And this would have been a really minor job to coordinate properly. It probably would have saved time in fact having predefined icons for common functions. Now theres been 8 designers working on a different icon for the same function. It seems just complete disinterest in consistency. "Just do whatever" is not the apple way.
A lot of the examples in here, I can't find? Like, I looked around for the new smart folder with the cog icon, where is it on my mac? Same with save as check, where is that? Also I'm pretty sure (although I can't find it) the save as with the up arrow is save as out to something? The ones I do find, all make perfect sense and work pretty well for me, they're not totally perfect but I'd never thought about them much before this post and I use them almost exclusively. Look at all his new for example, see new finder window? Look at the box around it, then open your window menu at the top of your screen, see how minimize has the same box around it? If you go though those icons set, most of them have: primary, secondary and sometimes tertiary visual clues. I dunno, I read that blog post and it doesn't really jive with me. I'm sure they could stand to clean it up a bit, I don't know I'm not a designer, but I'm certainly glad they are there!!! ¯\_(ツ)_/¯
New Smart Folder with a cogwheel icon is in the File menu of Notes.app, while New Smart Folder with a folder+cogwheel icon is in the File menu of Finder.app.
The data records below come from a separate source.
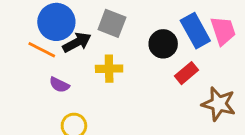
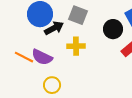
orange line: (42, 50) -> (24, 57), moved
purple semicircle: (59, 85) -> (42, 57), size x1.5

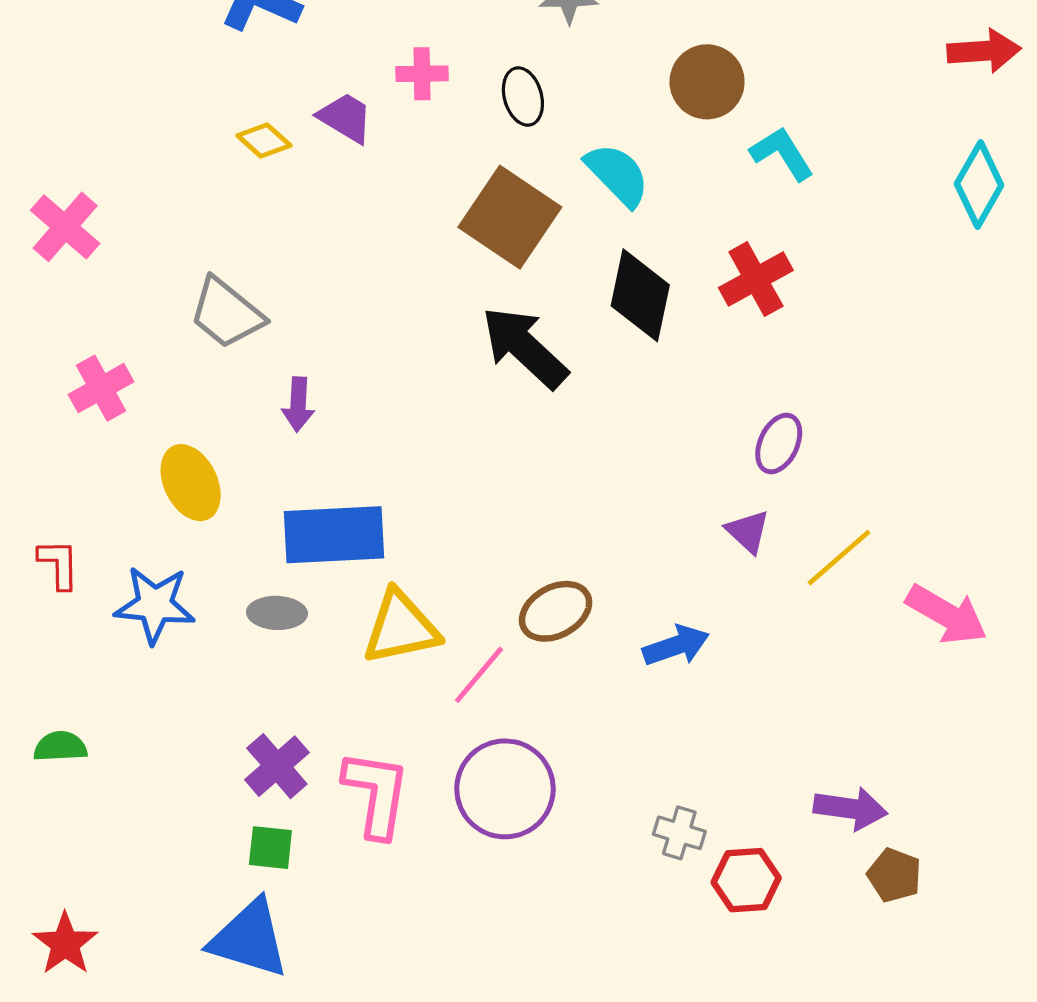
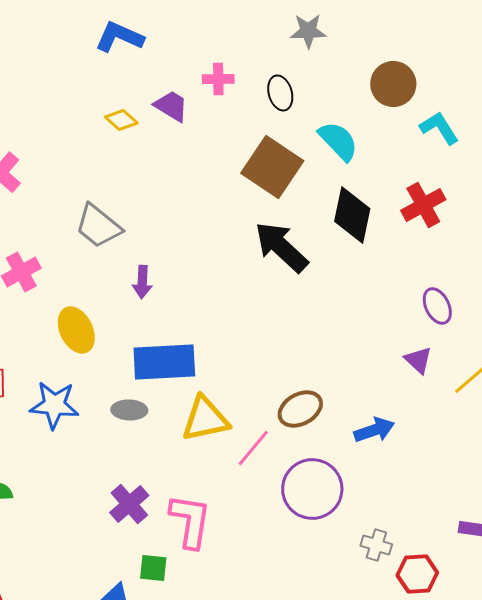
purple ellipse: (779, 444) -> (437, 306), turned -51
purple circle: (505, 789) -> (312, 489), moved
green square: (270, 848) -> (153, 568), moved

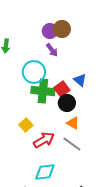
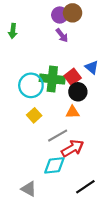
cyan circle: (34, 72) -> (31, 85), moved
orange triangle: (73, 123) -> (73, 112), moved, turned -32
red arrow: (44, 140) -> (73, 148), moved
gray line: (72, 144) -> (58, 136), moved, turned -66

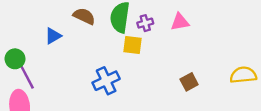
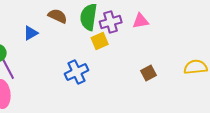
purple cross: (145, 23) -> (111, 22), size x1.5
yellow square: (133, 45) -> (100, 41), turned -30

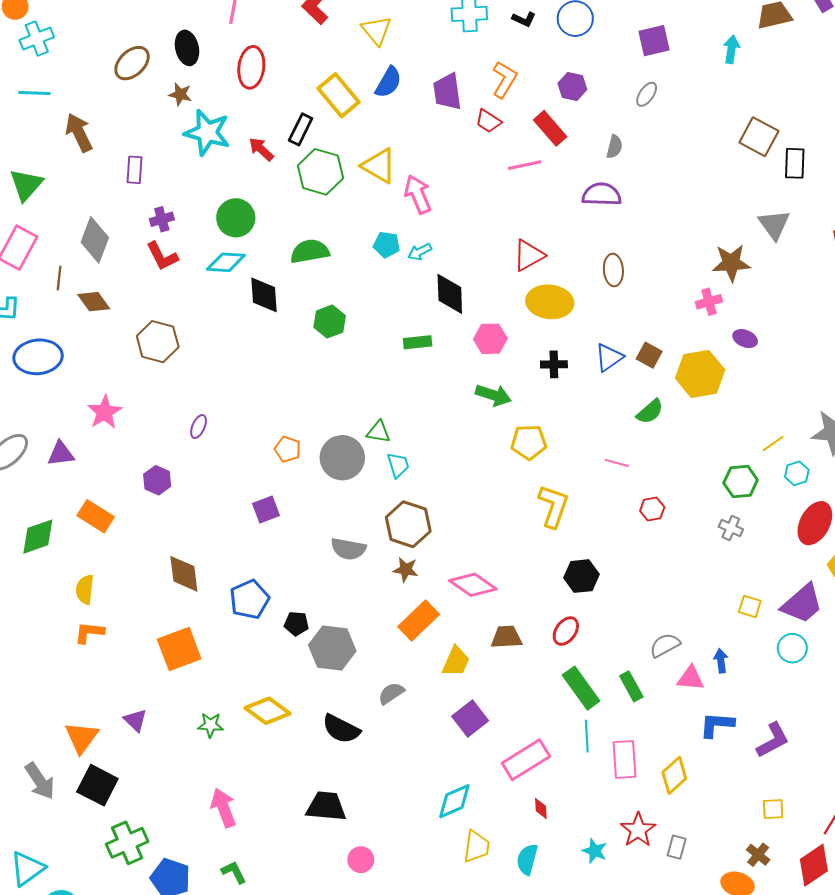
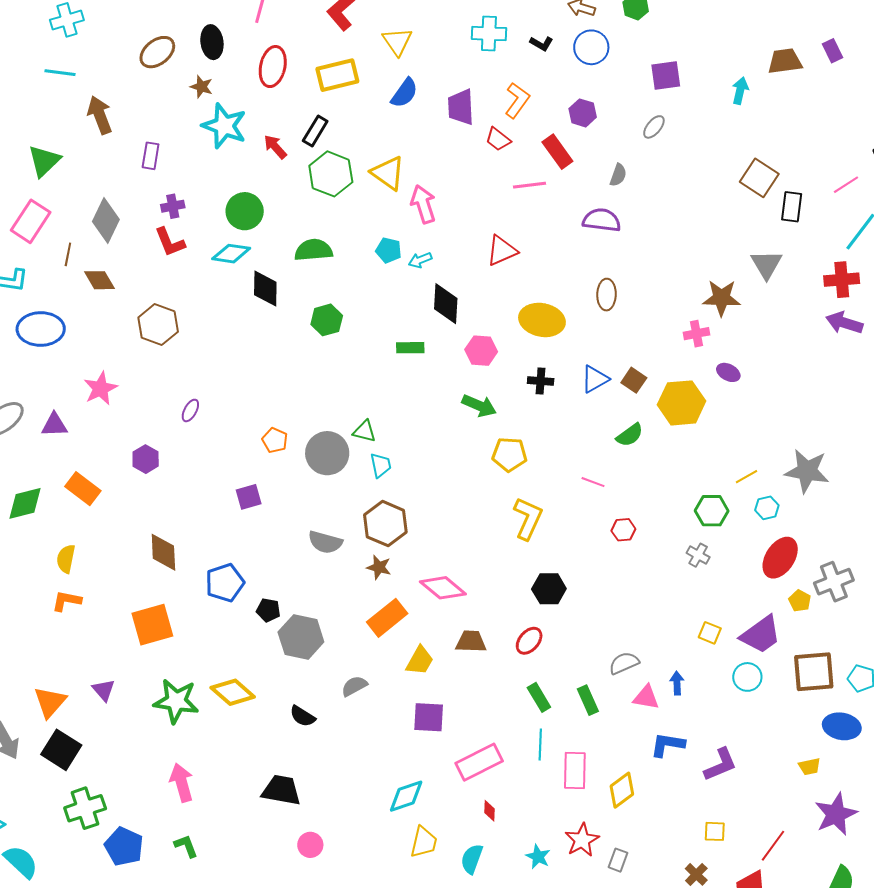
yellow rectangle: (339, 95) -> (337, 75), moved, turned -69
red triangle: (529, 255) -> (502, 251), moved
green rectangle: (581, 688) -> (539, 697), size x0.7
purple square: (470, 718) -> (429, 717), turned 36
green star: (210, 725) -> (176, 701), size x1.8
black semicircle: (341, 729) -> (302, 716), size x0.7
Thanks! I don't use the notes app, cog is not the best icon for that but I suppose it's differentiated from the file system version, if I read them both the same I might be confused, but not sure why they selected cog!!!
A lot of those icon examples are being rather disingenuous. Some of the icon symbol changes amongst the various apps are justified because the actions being represented are different despite using the same English word. Take the "New" icon example. Adding a new reminder is not the same thing conceptually as creating a new note.
Yeah I agree, this would be ideal, I actually thought this post was pretty funny because I couldn't imagine anyone wanting them off, and I suppose some people think it's funny I like them. :)
It depends on the images. Processing a dozen of very similar-looking small gray blobs isn’t fast. Recognizing the text labels is faster for many people. The text labels also have visual structure within a menu by their different lengths that the icons don’t.
I would argue this is only true when the image is apt. In Tahoe I don't think this is always true. The lack of consistency in layout and presence of icons is also visually difficult to process. The signal to noise ratio of the icon gutter is very poor.
I like it in theory but the execution seems more harmful than helpful so far. If I'm wrong and it's helping some people, that's great.
I use my Mac for film scoring and music production, so I have a long-standing practice of keeping my operating system one major version behind for stability reasons. If you want to do the same and at the same time avoid those annoying Tahoe update notifications then simply enable beta updates for OS 15 in settings. I don’t imagine I’ll ever update to Tahoe because I dislike the UI so much but honestly OS 15 is rock solid and it looks great, I’d be very happy sticking with it until EOL for this machine.
With all these commandline and registry hacks to make macOS and Windows bearable, why not use Linux? You will also have to use the commandline if you want total customizability, but at least the OS doesn't actively fight you.
That was not my experience with Linux in the slightest. I used various distros for many years, and it eventually became just a waste of time. I got fed up with trying to play whack-a-mole with fixing driver issues.
It has been some years though, so maybe things have improved in this regard. However, I felt like using Linux as my daily driver served as an outlet for procrastination when my time would have been better solved working on the tasks I needed the OS for in the first place.
Does anybody know a good solution of bringing "file labels" (color coding files) back to being more than just adjacent circular dabs — i.e. the previous behavior where the selected-color would illuminate behind the entirety of filename.text?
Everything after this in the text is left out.